As a youth, Ellsworth longed for an appointment to West Point, but did not have the opportunity to prepare for its entrance exam. Leaving home in early youth, he lived in New York City, then Chicago, working as a law clerk and a solicitor of patents.
Ellsworth's interest to become a soldier led him to join a Chicago volunteer company about to disband for lack of interest. His enthusiasm and organizational skills revived the unit, attracting new members through his introduction of the Zouave dress and drill, patterned after French colonial troops in Algeria. His National Guard Cadets, later renamed the U.S. Zouave Cadets of Chicago, became highly efficient and disciplined, thanks to a regimen that stressed both tactics and the moral life. The zouaves gained attention throughout the Midwest by way of their baggy pants, short jackets, fezzes, and gaiters, as well as their intricate drill evolutions. Ellsworth was soon appointed a major on the staff of the commander of the Illinois National Guard, and his unit became the governor's guard. In 1860 his troops made a tour of major Northern cities, including New York and Washington D.C.
That August, Ellsworth went to Springfield, Ill., temporarily abandoning the company, to study law in the office of Abraham Lincoln. He remained, serving the future president in the fall campaign and accompanying him to Washington D.C., early in 1861. Ellsworth's subsequent attempt to secure a position in the War Department was hampered by the outbreak of the Civil War, leading him to New York City, to raise a regiment of volunteers. He recruited heavily among the city's fire departments, again clothing them in zouave uniforms and training them using the same regimen. The regiment was named the 11th New York Fire Zouaves, with Ellsworth its colonel.

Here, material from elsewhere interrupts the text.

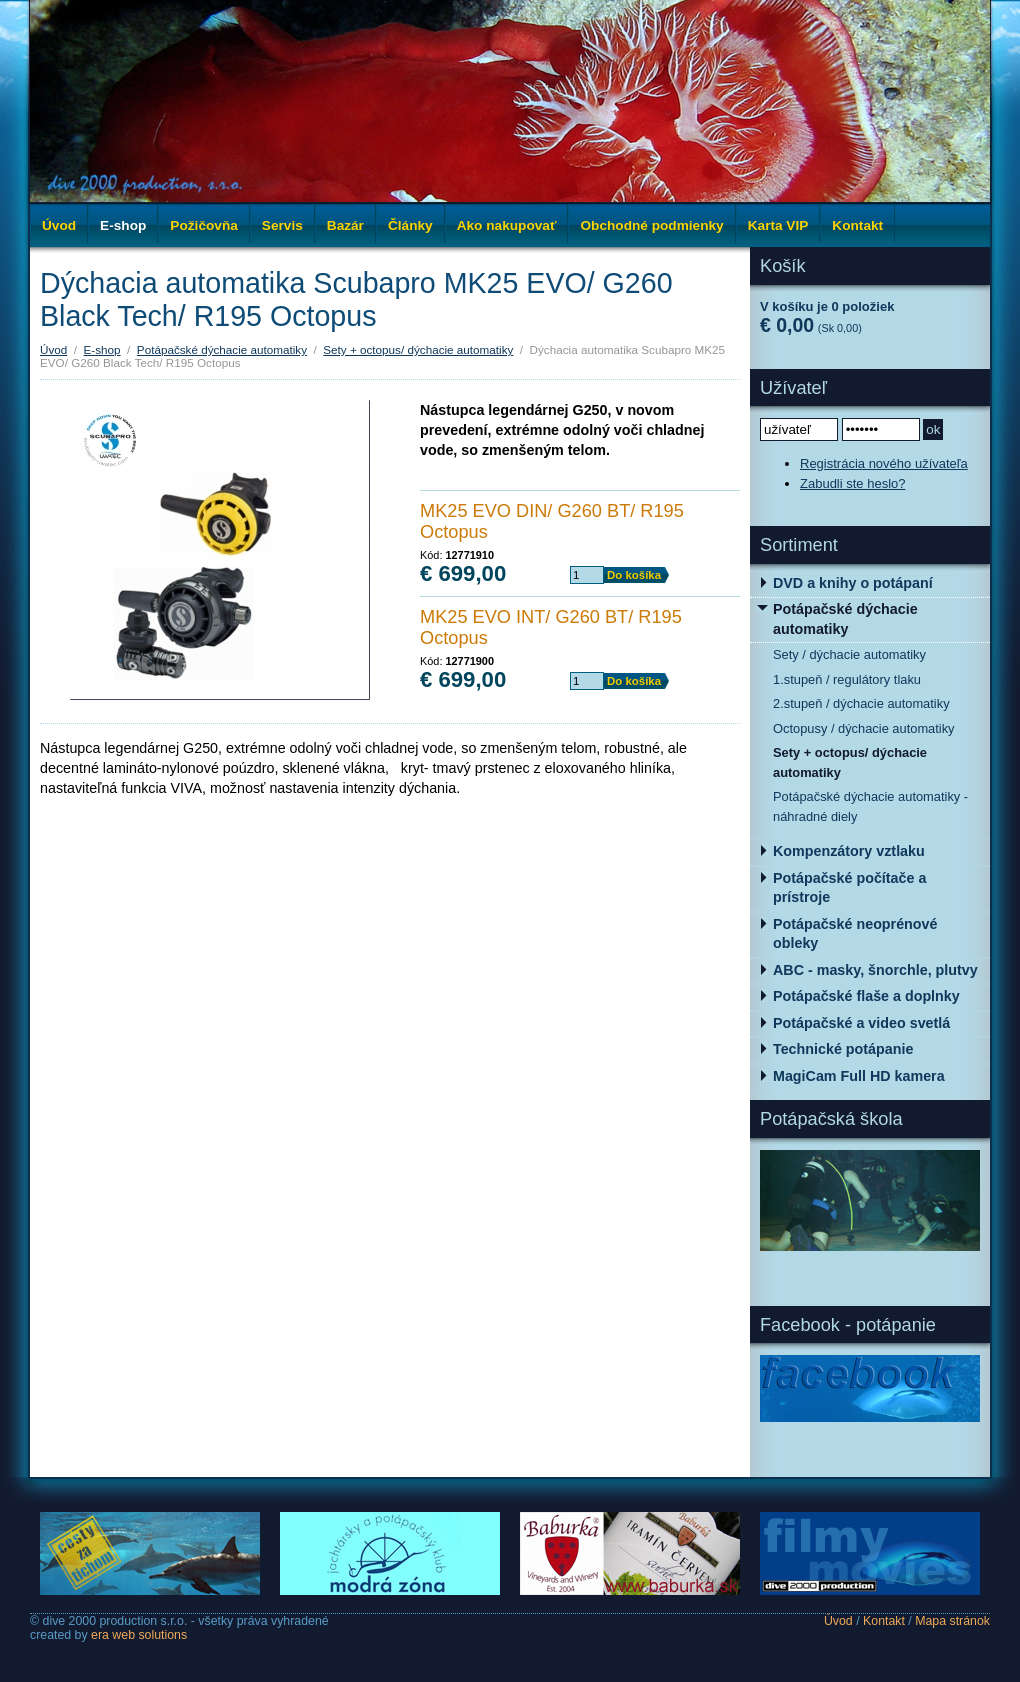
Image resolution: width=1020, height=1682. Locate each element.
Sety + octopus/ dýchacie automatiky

On May 24, 1861, after returning to Washington, Ellsworth led his regiment across the Potomac and into Alexandria, Va., where he planned to occupy the town. Seeing a Confederate flag waving over the Marshall House hotel, Ellsworth climbed to the roof and tore it down. Moments later, while descending the stairs, he was shot to death by the proprietor, James T. Jackson, who was subsequently killed in a struggle with Pvt. Francis Brownell, a feat which would earn Brownell the Medal of Honor, in 1877.
Ellsworth, at 24, had become the North's first martyr, stirring its will to fight. Lincoln mourned openly over the loss, and his body lay in state at the White House before being returned to New York for burial.